TFBS were searched using search tools: TESS (Transcription Element Search System: http://www.cbil.upenn.edu/cgi-bin/tess/tess) and TRANSFAC® Public database (http://www.generegulation.com).

In addition to searches of GenBank for FAS promoter polymorphisms, we also scanned the NCBI dsSNP database. This includes SNP maps from the Human Genome Project and SNP frequency data from the Allele Frequency Project of The SNP Consortium. Based on these searches, ten germline SNPs have been mapped within the FAS promoter, ranging from 0.5-50% in allelic frequency within the general population. In addition to the two commonest polymorphisms registered in GenBank (-1378, -671), the three other mutations we detected in CTCL are also reported germline SNPs (-1092, -691, -436), consistent with the interpretation that these are all germline polymorphisms rather than acquired somatic mutations in the CTCL tumor clone.

To assess further the true prevalence of the homozygous -671 GG SNP, we used genomic PCR and automated nucleotide sequencing to determine the genotype of the -671 site in another 51 CTCL cases. These included 10 early MF (stages IA-IIA), 10 advanced MF and 29 SS (stages IIB-IVA), and two CTCL lines (Hut-78 and MJ). To best match our initial data set of 29 cases (27 of which were Caucasian), all additional patients were also Caucasian. In aggregate, the -671 GG SNP was detected in 24/80 CTCLs (30%). The genotypic distribution among the 80 CTCL cases was 23 AA, 33 AG and 24 GG.

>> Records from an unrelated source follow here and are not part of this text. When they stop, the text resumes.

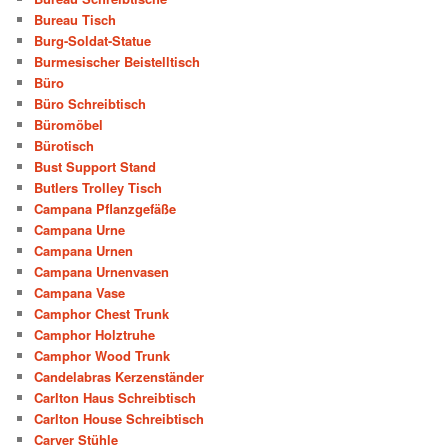
Bureau Tisch
Burg-Soldat-Statue
Burmesischer Beistelltisch
Büro
Büro Schreibtisch
Büromöbel
Bürotisch
Bust Support Stand
Butlers Trolley Tisch
Campana Pflanzgefäße
Campana Urne
Campana Urnen
Campana Urnenvasen
Campana Vase
Camphor Chest Trunk
Camphor Holztruhe
Camphor Wood Trunk
Candelabras Kerzenständer
Carlton Haus Schreibtisch
Carlton House Schreibtisch
Carver Stühle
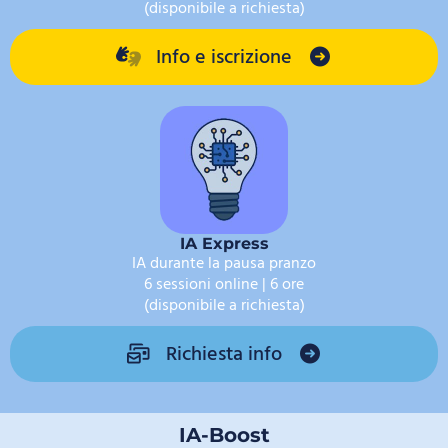
(disponibile a richiesta)
Info e iscrizione
IA Express
IA durante la pausa pranzo
6 sessioni online | 6 ore
(disponibile a richiesta)
Richiesta info
IA-Boost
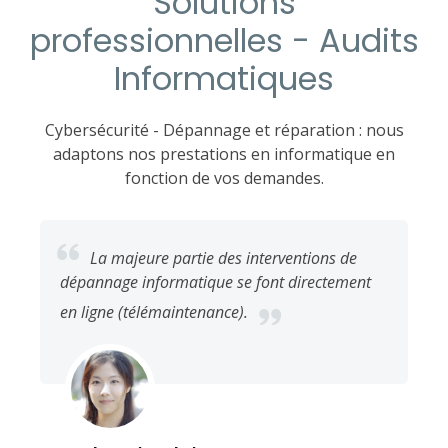
Solutions
professionnelles - Audits
Informatiques
Cybersécurité - Dépannage et réparation : nous
adaptons nos prestations en informatique en
fonction de vos demandes.
La majeure partie des interventions de
dépannage informatique se font directement
en ligne (télémaintenance).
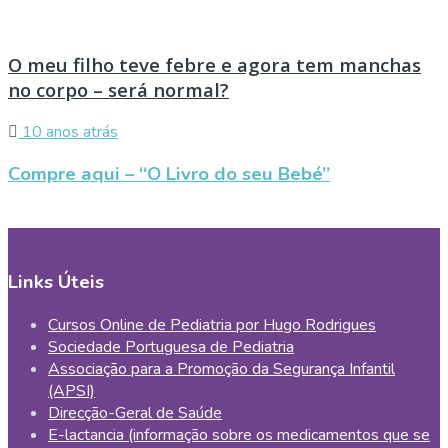
O meu filho teve febre e agora tem manchas
no corpo – será normal?
10 anos atrás
Compre aqui – “O Livro do seu Bebé”
Links Úteis
Cursos Online de Pediatria por Hugo Rodrigues
Sociedade Portuguesa de Pediatria
Associação para a Promoção da Segurança Infantil
(APSI)
Direcção-Geral de Saúde
E-lactancia (informação sobre os medicamentos que se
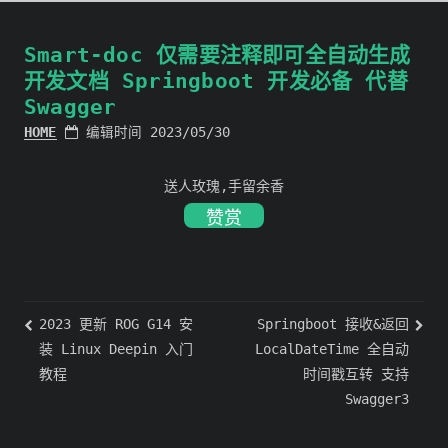
Smart-doc 仅需要注释即可全自动生成
开发文档 Springboot 开发必备 代替
Swagger
HOME
编辑时间 2023/05/30
送人玫瑰,手留余香
赞赏
2023 更新 ROG G14 安
Springboot 接收&返回
装 Linux Deepin 入门
LocalDateTime 全自动
教程
时间戳互转 支持
Swagger3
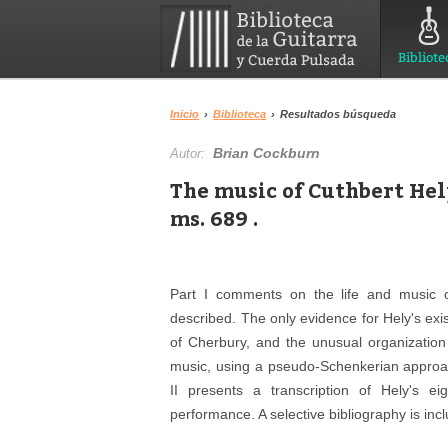
Bibliote
Inicio
›
Biblioteca
›
Resultados búsqueda
Brian Cockburn
Autor:
The music of Cuthbert Hel
ms. 689 .
Part I comments on the life and music of
described. The only evidence for Hely's exis
of Cherbury, and the unusual organizatio
music, using a pseudo-Schenkerian approac
II presents a transcription of Hely's e
performance. A selective bibliography is inc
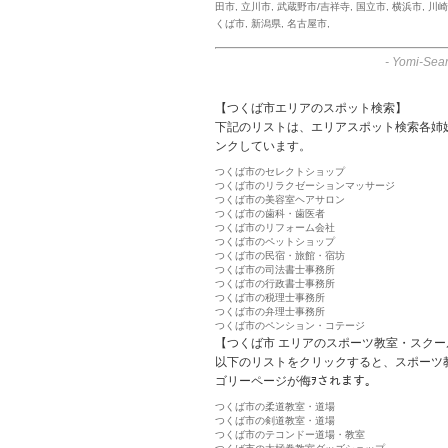
田市
,
立川市
,
武蔵野市/吉祥寺
,
国立市
,
横浜市
,
川崎
くば市
,
新潟県
,
名古屋市
,
-
Yomi-Sear
【つくば市エリアのスポット検索】
下記のリストは、エリアスポット検索各姉
ンクしています。
つくば市のセレクトショップ
つくば市のリラクゼーションマッサージ
つくば市の美容室ヘアサロン
つくば市の歯科・歯医者
つくば市のリフォーム会社
つくば市のペットショップ
つくば市の民宿・旅館・宿坊
つくば市の司法書士事務所
つくば市の行政書士事務所
つくば市の税理士事務所
つくば市の弁理士事務所
つくば市のペンション・コテージ
【つくば市 エリアのスポーツ教室・スクー
以下のリストをクリックすると、スポーツ
ゴリーページが侮ｦされます。
つくば市の柔道教室・道場
つくば市の剣道教室・道場
つくば市のテコンドー道場・教室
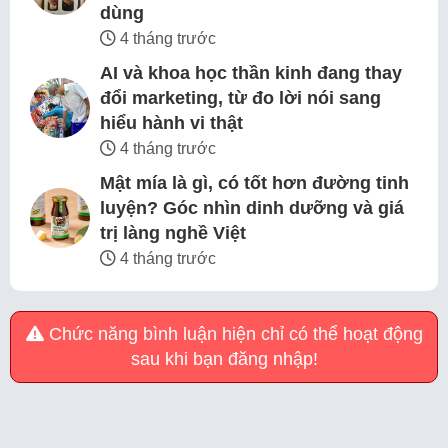
dùng
4 tháng trước
AI và khoa học thần kinh đang thay
đổi marketing, từ đo lời nói sang
hiểu hành vi thật
4 tháng trước
Mật mía là gì, có tốt hơn đường tinh
luyện? Góc nhìn dinh dưỡng và giá
trị làng nghề Việt
4 tháng trước
Chức năng bình luận hiện chỉ có thể hoạt động
sau khi bạn đăng nhập!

Some of our CTCL cases exhibited more than one FAS promoter SNP. All of these multiple SNPs were heterozygous. Four cases had the -1378A/-671G combination. One case each had the -1092A/-671G or -1378A/-671G/-436A combination. Interestingly, the FAS promoter in the Jurkat T cell line was heterozygous for C/T within the YY1 element at nt -691, as confirmed by cloning and sequencing (Supplemental Figure 2a). Although not previously reported in Jurkat, this is a known SNP found in approximately 20% of the general population.

The -671 G SNP reduces STAT-1 binding to the FAS promoter

We used electrophoretic mobility shift assays (EMSA) to determine the effect of the -671 G SNP on the binding of nuclear proteins extracted from the MyLa CTCL line. As shown in Figure 1, FAS promoter oligonucleotide probe containing the G SNP binds less nuclear protein than the wildtype A probe. Furthermore, anti-STAT-1 antibody supershifted the protein-probe complex, indicating that the bound nuclear protein is rich in STAT-1.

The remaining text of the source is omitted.